In conclusione, questa antologia vien fuori dal combinato disposto tra l’accademia strutturalista e l’editoria aziendalista; un terzo elemento di scelta, l’autonomia personale del curatore, porta a qualche piacevole scoperta, ma l’enfasi data ad autori o autrici ancora in fase di affermazione evidenziano una scelta caratterizzata da motivazioni personali e amicali, più che da oneste valutazioni estetiche. L’aura di libera, personale, decennale ricerca di cui il libro è rivestito, è inoltre smentita da alcune circostanze. L’agenzia Ansa, ad esempio, ne ha annunciato con una velina la pubblicazione, cosa di cui non si ha memoria per un’antologia di poesia contemporanea; il che indica che il progetto è ben sostenuto finanziariamente, con un investimento in comunicazione che intende porlo in un determinato segmento di mercato; la voluminosità del libro va nella stessa direzione, quella di presentarlo come manuale, deposito esauriente di materiale di ricerca; le indicazioni finali di tipo didattico, infine, strizzano l’occhio al mondo della scuola, con le sue distinzioni semplici da seguire e utilizzare in un’ipotetica lezione in classe: poesie “facili e difficili”, “civili e incivili”, “io e non io” e altre categorie che fanno ormai parte del bagaglio didattico medio di chi prova a insegnare poesia.
La concezione ultima che guida il volume è quella del relativismo, frutto del rifiuto del criterio autoriale e generazionale. Il relativismo di mercato si fonda infatti sul progressivo azzeramento delle differenze di valore, sull’orizzontalità degli oggetti in tutti i campi, sulla fondamentale interscambiabilità delle esperienze, per giungere, negli ultimi tempi, al crescente disvalore dell’umano, il maggior pericolo per le società attuali, probabilmente in tutto il mondo.
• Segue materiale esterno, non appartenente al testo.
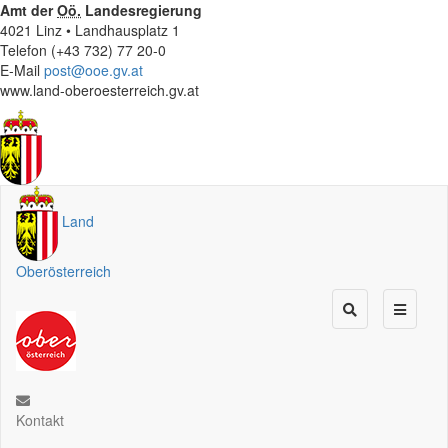
Amt der
Oö.
Landesregierung
4021 Linz • Landhausplatz 1
Telefon (+43 732) 77 20-0
E-Mail
post@ooe.gv.at
www.land-oberoesterreich.gv.at
Land
Oberösterreich
Kontakt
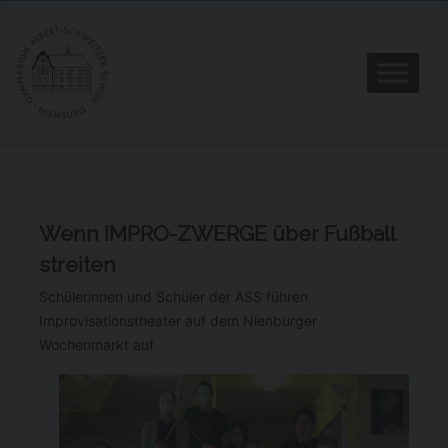
Wenn IMPRO-ZWERGE über Fußball
streiten
Schülerinnen und Schüler der ASS führen
Improvisationstheater auf dem Nienburger
Wochenmarkt auf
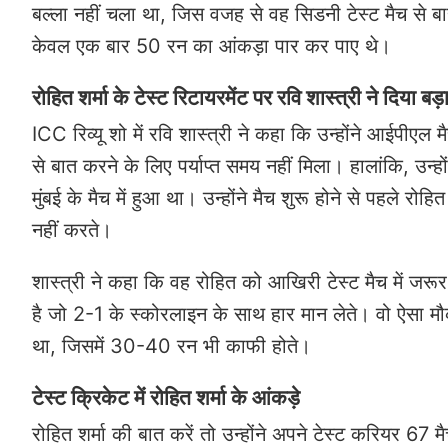
बल्ला नहीं चला था, जिस वजह से वह सिडनी टेस्ट मैच से बाह
केवल एक बार 50 रन का आंकड़ा पार कर पाए थे।
रोहित शर्मा के टेस्ट रिटायरमेंट पर रवि शास्त्री ने दिया ब
ICC रिव्यू शो में रवि शास्त्री ने कहा कि उन्होंने आईपीएल
से बात करने के लिए पर्याप्त समय नहीं मिला। हालांकि, उन
मुंबई के मैच में हुआ था। उन्होंने मैच शुरू होने से पहले 
नहीं करते।
शास्त्री ने कहा कि वह रोहित को आखिरी टेस्ट मैच में जरूर म
है जो 2-1 के स्कोरलाइन के साथ हार मान लेते। वो ऐसा म
था, जिसमें 30-40 रन भी काफी होते।
टेस्ट क्रिकेट में रोहित शर्मा के आंकड़े
रोहित शर्मा की बात करें तो उन्होंने अपने टेस्ट करियर 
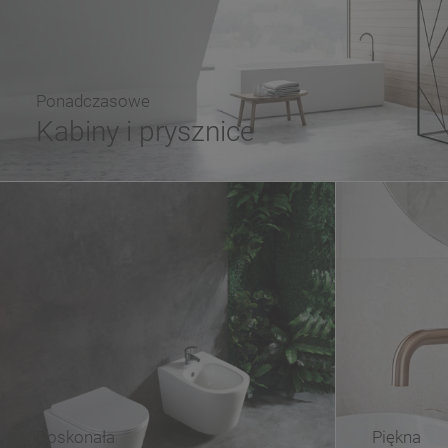
Ponadczasowe
Kabiny i prysznice
Doskonała
Piękna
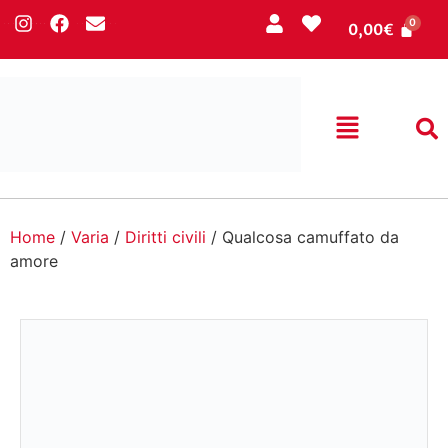
0,00
€
Home
/
Varia
/
Diritti civili
/ Qualcosa camuffato da
amore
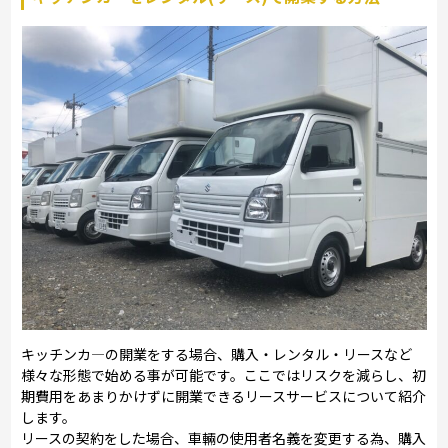
キッチンカ―の開業をする場合、購入・レンタル・リースなど
様々な形態で始める事が可能です。ここではリスクを減らし、初
期費用をあまりかけずに開業できるリースサービスについて紹介
します。
リースの契約をした場合、車輛の使用者名義を変更する為、購入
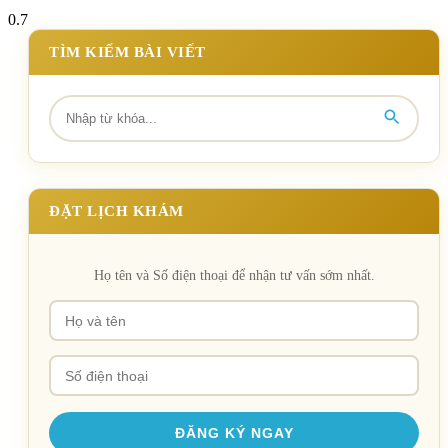
TÌM KIẾM BÀI VIẾT
ĐẶT LỊCH KHÁM
Họ tên và Số điện thoại để nhận tư vấn sớm nhất.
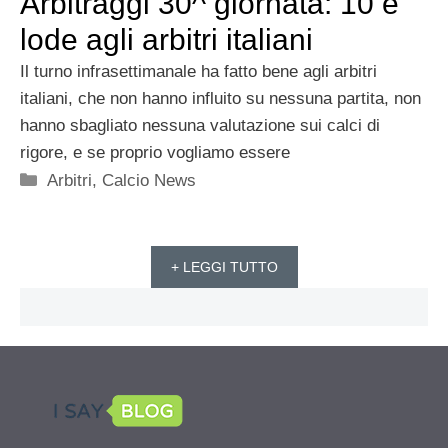
Arbitraggi 30^ giornata: 10 e
lode agli arbitri italiani
Il turno infrasettimanale ha fatto bene agli arbitri
italiani, che non hanno influito su nessuna partita, non
hanno sbagliato nessuna valutazione sui calci di
rigore, e se proprio vogliamo essere
Categorie
Arbitri
,
Calcio News
+ LEGGI TUTTO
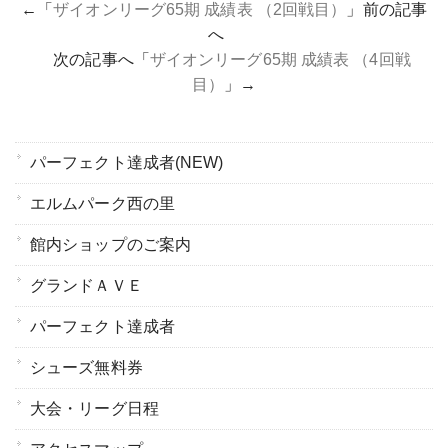
←「
ザイオンリーグ65期 成績表 （2回戦目）
」前の記事
へ
次の記事へ「
ザイオンリーグ65期 成績表 （4回戦
目）
」→
パーフェクト達成者(NEW)
エルムパーク西の里
館内ショップのご案内
グランドＡＶＥ
パーフェクト達成者
シューズ無料券
大会・リーグ日程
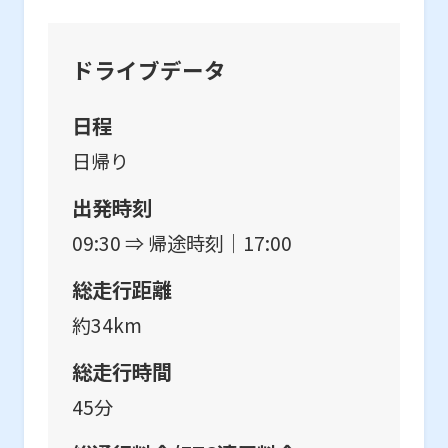
ドライブデータ
日程
日帰り
出発時刻
09:30 ⇒ 帰途時刻｜17:00
総走行距離
約34km
総走行時間
45分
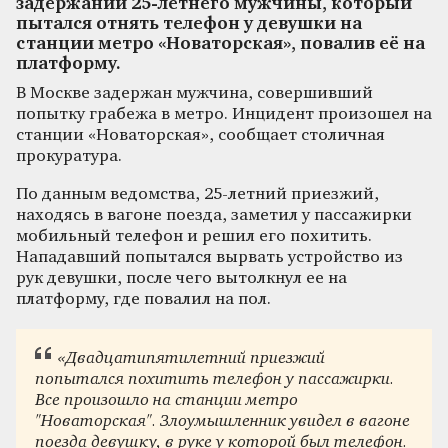
задержании 25-летнего мужчины, который
пытался отнять телефон у девушки на
станции метро «Новаторская», повалив её на
платформу.
В Москве задержан мужчина, совершивший
попытку грабежа в метро. Инцидент произошел на
станции «Новаторская», сообщает столичная
прокуратура.
По данным ведомства, 25-летний приезжий,
находясь в вагоне поезда, заметил у пассажирки
мобильный телефон и решил его похитить.
Нападавший попытался вырвать устройство из
рук девушки, после чего вытолкнул ее на
платформу, где повалил на пол.
«Двадцатипятилетний приезжий
попытался похитить телефон у пассажирки.
Все произошло на станции метро
"Новаторская". Злоумышленник увидел в вагоне
поезда девушку, в руке у которой был телефон.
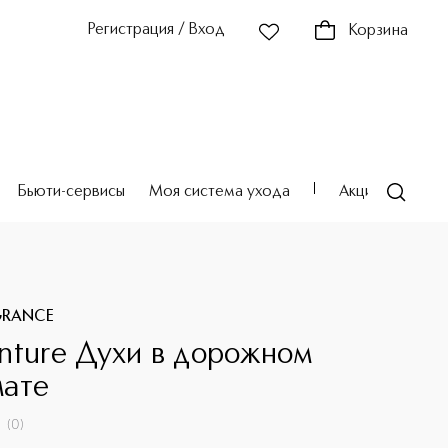
Регистрация / Вход
Корзина
Бьюти-сервисы
Моя система ухода
Акции
Театр
GRANCE
nture Духи в дорожном
ате
(
0
)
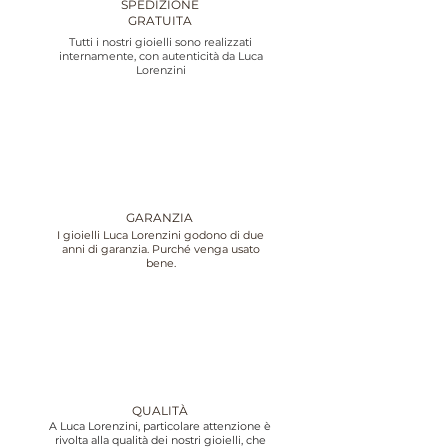
SPEDIZIONE
GRATUITA
Tutti i nostri gioielli sono realizzati
internamente, con autenticità da Luca
Lorenzini
GARANZIA
I gioielli Luca Lorenzini godono di due
anni di garanzia. Purché venga usato
bene.
QUALITÀ
A Luca Lorenzini, particolare attenzione è
rivolta alla qualità dei nostri gioielli, che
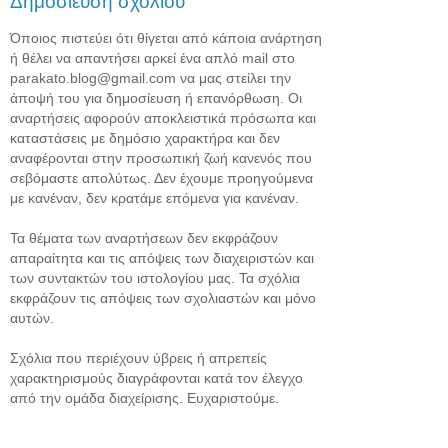
Δημοσίευση σχολίου
Όποιος πιστεύει ότι θίγεται από κάποια ανάρτηση
ή θέλει να απαντήσει αρκεί ένα απλό mail στο
parakato.blog@gmail.com να μας στείλει την
άποψή του για δημοσίευση ή επανόρθωση. Οι
αναρτήσεις αφορούν αποκλειστικά πρόσωπα και
καταστάσεις με δημόσιο χαρακτήρα και δεν
αναφέρονται στην προσωπική ζωή κανενός που
σεβόμαστε απολύτως. Δεν έχουμε προηγούμενα
με κανέναν, δεν κρατάμε επόμενα για κανέναν.
Τα θέματα των αναρτήσεων δεν εκφράζουν
απαραίτητα και τις απόψεις των διαχειριστών και
των συντακτών του ιστολογίου μας. Τα σχόλια
εκφράζουν τις απόψεις των σχολιαστών και μόνο
αυτών.
Σχόλια που περιέχουν ύβρεις ή απρεπείς
χαρακτηρισμούς διαγράφονται κατά τον έλεγχο
από την ομάδα διαχείρισης. Ευχαριστούμε.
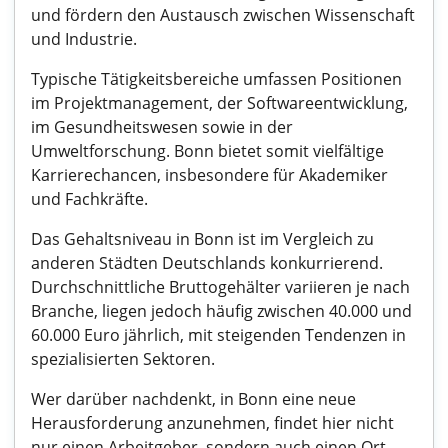
und fördern den Austausch zwischen Wissenschaft
und Industrie.
Typische Tätigkeitsbereiche umfassen Positionen
im Projektmanagement, der Softwareentwicklung,
im Gesundheitswesen sowie in der
Umweltforschung. Bonn bietet somit vielfältige
Karrierechancen, insbesondere für Akademiker
und Fachkräfte.
Das Gehaltsniveau in Bonn ist im Vergleich zu
anderen Städten Deutschlands konkurrierend.
Durchschnittliche Bruttogehälter variieren je nach
Branche, liegen jedoch häufig zwischen 40.000 und
60.000 Euro jährlich, mit steigenden Tendenzen in
spezialisierten Sektoren.
Wer darüber nachdenkt, in Bonn eine neue
Herausforderung anzunehmen, findet hier nicht
nur einen Arbeitgeber, sondern auch einen Ort,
È quanto accade in questa antologia. I libri sono le merci poste sugli scaffali degli anni del supermercato della poesia contemporanea. Contrariamente a quanto ha affermato proprio in questi giorni Maurizio Cucchi alla trasmissione “Fahrenheit” su Radio 3, la poesia non è affatto impermeabile alla cultura di massa. Anzi, è in atto una serie di movimenti per farla entrare in quell’ambito, a cui era stata effettivamente refrattaria fino a qualche anno fa: il Premio Strega Poesia (è stato recentemente dimostrato, testi alla mano, che i premi meglio sponsorizzati hanno unicamente lo scopo di far vendere i libri); l’arminizzazione del poeta; l’espansione dei festival letterari; la mescolanza del genere poesia con la musica, il teatro, la performance pubblica, in definitiva lo spettacolo, così cara ancora alla critica accademica; infine prodotti recenti come l’antologia poetica che Crocetti ha affidato a Jovanotti della cui categoria, con le dovute distinzioni in fatto di documentazione e fondamenta teoriche, fa parte anche l’antologia del Saggiatore.